#### WHAT YOU ARE ASKED TO DO
For each line of the data below, test for "mail". Report only the number of lines that pass.
* * *
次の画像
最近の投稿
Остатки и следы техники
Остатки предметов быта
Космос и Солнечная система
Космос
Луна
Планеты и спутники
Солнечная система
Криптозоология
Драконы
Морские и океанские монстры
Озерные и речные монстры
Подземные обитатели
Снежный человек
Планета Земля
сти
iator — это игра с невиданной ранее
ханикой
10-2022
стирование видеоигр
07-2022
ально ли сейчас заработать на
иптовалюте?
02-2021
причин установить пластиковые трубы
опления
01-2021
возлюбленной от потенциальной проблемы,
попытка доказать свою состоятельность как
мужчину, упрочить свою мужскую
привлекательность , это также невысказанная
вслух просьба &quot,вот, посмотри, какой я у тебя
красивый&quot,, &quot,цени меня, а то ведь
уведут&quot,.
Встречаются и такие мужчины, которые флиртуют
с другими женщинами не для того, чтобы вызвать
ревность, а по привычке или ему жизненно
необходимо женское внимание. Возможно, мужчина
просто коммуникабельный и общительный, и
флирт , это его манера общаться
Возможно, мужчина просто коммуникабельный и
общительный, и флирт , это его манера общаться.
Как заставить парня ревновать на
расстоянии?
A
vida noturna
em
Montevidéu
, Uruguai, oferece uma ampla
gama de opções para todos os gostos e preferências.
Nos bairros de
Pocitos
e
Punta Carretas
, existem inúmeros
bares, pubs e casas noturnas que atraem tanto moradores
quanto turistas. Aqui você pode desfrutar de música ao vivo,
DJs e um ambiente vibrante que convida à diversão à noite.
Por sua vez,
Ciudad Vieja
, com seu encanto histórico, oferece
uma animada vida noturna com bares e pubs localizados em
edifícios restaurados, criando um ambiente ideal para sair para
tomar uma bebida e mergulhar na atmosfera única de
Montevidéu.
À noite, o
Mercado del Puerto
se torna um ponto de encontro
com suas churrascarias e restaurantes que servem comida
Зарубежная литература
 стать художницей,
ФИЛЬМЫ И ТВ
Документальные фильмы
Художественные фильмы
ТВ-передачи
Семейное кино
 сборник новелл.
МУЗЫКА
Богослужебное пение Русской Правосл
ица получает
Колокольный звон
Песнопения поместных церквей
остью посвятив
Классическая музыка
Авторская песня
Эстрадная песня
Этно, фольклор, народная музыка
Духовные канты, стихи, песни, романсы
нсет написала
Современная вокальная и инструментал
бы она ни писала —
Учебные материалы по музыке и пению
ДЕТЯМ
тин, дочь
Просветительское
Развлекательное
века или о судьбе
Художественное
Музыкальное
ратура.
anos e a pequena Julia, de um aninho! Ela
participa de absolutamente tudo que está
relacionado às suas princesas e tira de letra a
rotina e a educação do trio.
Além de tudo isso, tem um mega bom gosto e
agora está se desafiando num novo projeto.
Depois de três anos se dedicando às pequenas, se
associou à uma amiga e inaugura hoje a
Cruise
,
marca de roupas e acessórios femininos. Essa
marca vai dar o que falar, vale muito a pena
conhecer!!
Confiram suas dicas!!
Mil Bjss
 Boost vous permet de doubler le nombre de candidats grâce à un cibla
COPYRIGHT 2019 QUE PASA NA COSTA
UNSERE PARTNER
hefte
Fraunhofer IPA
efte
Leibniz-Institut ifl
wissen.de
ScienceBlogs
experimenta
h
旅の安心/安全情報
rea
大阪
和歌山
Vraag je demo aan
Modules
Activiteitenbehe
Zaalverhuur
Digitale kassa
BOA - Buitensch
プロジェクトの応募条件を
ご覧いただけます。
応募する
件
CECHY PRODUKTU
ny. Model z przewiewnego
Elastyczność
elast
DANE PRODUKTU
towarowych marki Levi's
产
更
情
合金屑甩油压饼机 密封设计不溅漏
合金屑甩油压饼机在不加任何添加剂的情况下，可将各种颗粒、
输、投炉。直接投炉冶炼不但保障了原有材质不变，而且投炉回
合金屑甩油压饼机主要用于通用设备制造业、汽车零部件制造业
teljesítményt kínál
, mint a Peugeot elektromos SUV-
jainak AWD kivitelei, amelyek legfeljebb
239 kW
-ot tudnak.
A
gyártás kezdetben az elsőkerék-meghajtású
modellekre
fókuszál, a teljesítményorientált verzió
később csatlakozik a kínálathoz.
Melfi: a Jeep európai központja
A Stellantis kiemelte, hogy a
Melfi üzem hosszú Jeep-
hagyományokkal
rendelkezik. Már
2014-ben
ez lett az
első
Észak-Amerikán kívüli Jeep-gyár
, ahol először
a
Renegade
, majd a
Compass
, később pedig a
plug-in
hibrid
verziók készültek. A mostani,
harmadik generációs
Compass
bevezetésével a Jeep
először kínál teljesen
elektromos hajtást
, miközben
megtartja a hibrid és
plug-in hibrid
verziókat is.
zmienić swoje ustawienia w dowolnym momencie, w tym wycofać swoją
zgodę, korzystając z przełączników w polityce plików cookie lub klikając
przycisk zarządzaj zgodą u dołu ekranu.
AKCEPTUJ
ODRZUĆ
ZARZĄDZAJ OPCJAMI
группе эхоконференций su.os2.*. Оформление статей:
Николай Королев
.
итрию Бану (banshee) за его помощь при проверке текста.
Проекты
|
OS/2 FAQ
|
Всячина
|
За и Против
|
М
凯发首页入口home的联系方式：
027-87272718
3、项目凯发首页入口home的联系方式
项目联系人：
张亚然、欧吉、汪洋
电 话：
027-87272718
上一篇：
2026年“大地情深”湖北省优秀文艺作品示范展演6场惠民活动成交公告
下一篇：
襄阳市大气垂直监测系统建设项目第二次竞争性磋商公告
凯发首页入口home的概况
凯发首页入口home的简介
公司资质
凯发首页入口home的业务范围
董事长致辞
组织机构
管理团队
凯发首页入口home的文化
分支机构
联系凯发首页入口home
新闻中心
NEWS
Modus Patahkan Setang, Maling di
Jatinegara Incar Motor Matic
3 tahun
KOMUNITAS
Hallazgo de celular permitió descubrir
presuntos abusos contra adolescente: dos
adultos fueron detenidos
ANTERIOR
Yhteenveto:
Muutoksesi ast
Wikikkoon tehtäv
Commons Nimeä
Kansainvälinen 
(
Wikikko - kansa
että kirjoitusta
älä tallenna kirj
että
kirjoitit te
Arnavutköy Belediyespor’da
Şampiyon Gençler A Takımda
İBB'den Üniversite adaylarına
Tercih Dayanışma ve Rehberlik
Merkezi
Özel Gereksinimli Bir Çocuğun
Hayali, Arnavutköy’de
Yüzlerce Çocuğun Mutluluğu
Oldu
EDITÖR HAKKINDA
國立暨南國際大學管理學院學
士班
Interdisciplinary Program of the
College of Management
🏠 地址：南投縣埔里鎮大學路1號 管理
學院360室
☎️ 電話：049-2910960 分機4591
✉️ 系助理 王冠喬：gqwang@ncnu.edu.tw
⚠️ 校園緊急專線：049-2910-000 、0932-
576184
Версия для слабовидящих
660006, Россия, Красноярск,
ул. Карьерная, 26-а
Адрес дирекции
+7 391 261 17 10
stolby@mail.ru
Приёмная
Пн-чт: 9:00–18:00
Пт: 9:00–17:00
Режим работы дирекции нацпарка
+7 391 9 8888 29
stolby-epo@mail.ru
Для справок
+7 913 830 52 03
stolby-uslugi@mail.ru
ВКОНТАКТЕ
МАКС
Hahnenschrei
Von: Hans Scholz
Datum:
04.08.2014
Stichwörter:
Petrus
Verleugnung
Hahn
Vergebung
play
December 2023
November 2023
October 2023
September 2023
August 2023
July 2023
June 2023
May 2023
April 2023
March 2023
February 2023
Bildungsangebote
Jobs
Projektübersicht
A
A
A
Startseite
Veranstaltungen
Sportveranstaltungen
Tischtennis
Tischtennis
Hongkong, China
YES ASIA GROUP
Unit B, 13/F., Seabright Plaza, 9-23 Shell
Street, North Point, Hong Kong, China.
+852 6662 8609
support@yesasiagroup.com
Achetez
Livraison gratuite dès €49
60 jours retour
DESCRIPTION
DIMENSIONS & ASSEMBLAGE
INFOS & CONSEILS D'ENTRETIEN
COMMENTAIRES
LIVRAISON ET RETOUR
* * *
#### WRITTEN SOLUTION
3